On November 16, 2017 Maine Secretary of State Matthew Dunlap asked a federal court for an injunction to force the Presidential Advisory Commission on Election Integrity (PACEI) – on which Dunlap serves as a member – to stop withholding key information.
“I had hoped filing the complaint would convey to the commission that I’m serious about fully participating in the work awaiting us,” said Sec. Dunlap. “Unfortunately, that intention has not been met, and instead I see media reports filled with attacks and recriminations directed at me for asking for our working papers and work schedule. I’m left with the regrettable choice to push the matter further in the courts.”

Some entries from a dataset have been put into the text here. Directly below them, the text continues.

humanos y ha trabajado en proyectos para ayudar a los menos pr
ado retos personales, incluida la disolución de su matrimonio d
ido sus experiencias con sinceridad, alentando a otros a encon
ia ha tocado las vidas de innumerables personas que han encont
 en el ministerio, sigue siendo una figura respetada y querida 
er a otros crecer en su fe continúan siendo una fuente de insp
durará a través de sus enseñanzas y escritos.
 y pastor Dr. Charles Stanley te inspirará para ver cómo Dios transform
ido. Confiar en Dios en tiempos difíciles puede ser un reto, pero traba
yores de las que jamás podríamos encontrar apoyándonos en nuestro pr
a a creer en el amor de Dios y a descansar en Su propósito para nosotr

Having repeatedly been denied access to commission documents and information, Secretary Dunlap filed a lawsuit on November 9, 2017 to force the commission to share records to which he is entitled, such as meeting materials, correspondence between commissioners and communications with witnesses. The Federal Advisory Committee Act (FACA) requires that all commissioners have access to the same level of information used by the commission, but Sec. Dunlap’s repeated requests for this information have been rebuffed.
In response to the lawsuit, rather than pledging to work in good faith to facilitate Sec. Dunlap’s participation, the commission’s Vice Chairman Kris Kobach called the lawsuit “baseless and paranoid,” and commissioner Hans von Spakovsky said Sec. Dunlap “should be sanctioned for filing a frivolous lawsuit and should resign from the commission.”
The motion filed today asks the U.S. District Court Judge Colleen Kollar-Kotelly to order the PACEI to immediately provide the requested documents, enable Sec. Dunlap to participate in PACEI business.
By filing for a preliminary injunction, Sec. Dunlap foreshortens the time frame for the government to respond to the complaint from two months to one week. This will ensure Sec. Dunlap is properly informed about upcoming commission activities. A mailer from the Minnesota Voters Alliance indicated, for example, that a commission hearing was planned for December, but Sec. Dunlap has received no notice of any such meeting.
Sec. Dunlap’s suit is based on the 1999 D.C. Circuit Court decision Cummock v. Gore, in which the court held that commissioners may not be denied access to information. Sec. Dunlap is represented by nonpartisan ethics watchdog American Oversight and the law firm of Patterson Belknap, based in New York City.